Data extracts:
━━━━━━━━━━
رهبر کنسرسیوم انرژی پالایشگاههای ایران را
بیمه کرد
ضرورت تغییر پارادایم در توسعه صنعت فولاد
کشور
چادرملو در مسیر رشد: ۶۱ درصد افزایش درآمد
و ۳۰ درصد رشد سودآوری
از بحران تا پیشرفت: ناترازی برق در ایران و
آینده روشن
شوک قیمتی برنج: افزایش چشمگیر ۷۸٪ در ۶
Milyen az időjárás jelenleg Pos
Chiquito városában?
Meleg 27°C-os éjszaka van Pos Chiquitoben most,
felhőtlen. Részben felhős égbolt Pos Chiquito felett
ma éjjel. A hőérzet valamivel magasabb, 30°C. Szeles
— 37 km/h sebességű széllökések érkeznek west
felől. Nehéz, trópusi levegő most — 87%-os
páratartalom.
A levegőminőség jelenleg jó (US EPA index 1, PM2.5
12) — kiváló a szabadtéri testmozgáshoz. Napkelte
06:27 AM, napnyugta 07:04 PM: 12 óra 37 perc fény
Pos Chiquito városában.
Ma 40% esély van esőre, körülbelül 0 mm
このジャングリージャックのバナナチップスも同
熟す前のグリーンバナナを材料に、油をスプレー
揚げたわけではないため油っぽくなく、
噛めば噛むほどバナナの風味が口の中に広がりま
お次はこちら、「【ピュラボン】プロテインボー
━━━━━━━━━━
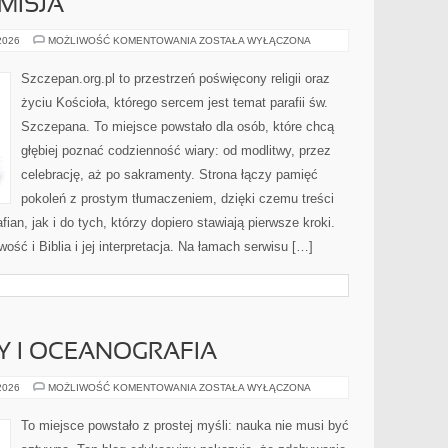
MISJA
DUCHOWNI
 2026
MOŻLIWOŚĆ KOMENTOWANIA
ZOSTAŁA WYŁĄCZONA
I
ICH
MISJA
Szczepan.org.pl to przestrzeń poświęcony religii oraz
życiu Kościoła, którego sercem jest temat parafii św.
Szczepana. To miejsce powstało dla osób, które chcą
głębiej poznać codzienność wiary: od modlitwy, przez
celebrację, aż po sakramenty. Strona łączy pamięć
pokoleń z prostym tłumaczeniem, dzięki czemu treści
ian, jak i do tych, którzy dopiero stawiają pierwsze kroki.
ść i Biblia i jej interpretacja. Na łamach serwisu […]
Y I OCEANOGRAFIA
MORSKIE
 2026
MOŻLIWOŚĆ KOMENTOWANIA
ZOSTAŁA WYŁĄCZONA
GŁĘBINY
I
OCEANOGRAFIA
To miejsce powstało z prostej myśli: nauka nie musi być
━━━━━━━━━━
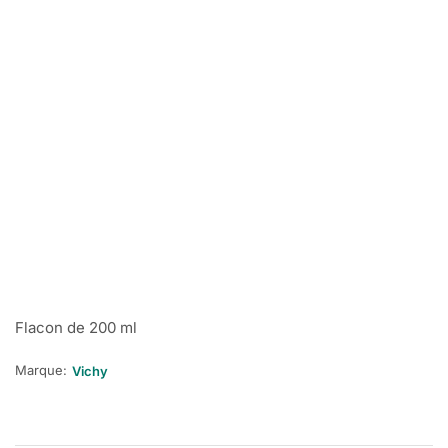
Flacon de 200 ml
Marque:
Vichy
━━━━━━━━━━
Description of the task:
Write out only the lines that run from the line containing "رهبر کنسرسیوم انرژی پالایشگاههای ایران را" through the line containing "ma éjjel. A", both included, exactly as they appear above.

Output for this task:
رهبر کنسرسیوم انرژی پالایشگاههای ایران را
بیمه کرد
ضرورت تغییر پارادایم در توسعه صنعت فولاد
کشور
چادرملو در مسیر رشد: ۶۱ درصد افزایش درآمد
و ۳۰ درصد رشد سودآوری
از بحران تا پیشرفت: ناترازی برق در ایران و
آینده روشن
شوک قیمتی برنج: افزایش چشمگیر ۷۸٪ در ۶
Milyen az időjárás jelenleg Pos
Chiquito városában?
Meleg 27°C-os éjszaka van Pos Chiquitoben most,
felhőtlen. Részben felhős égbolt Pos Chiquito felett
ma éjjel. A hőérzet valamivel magasabb, 30°C. Szeles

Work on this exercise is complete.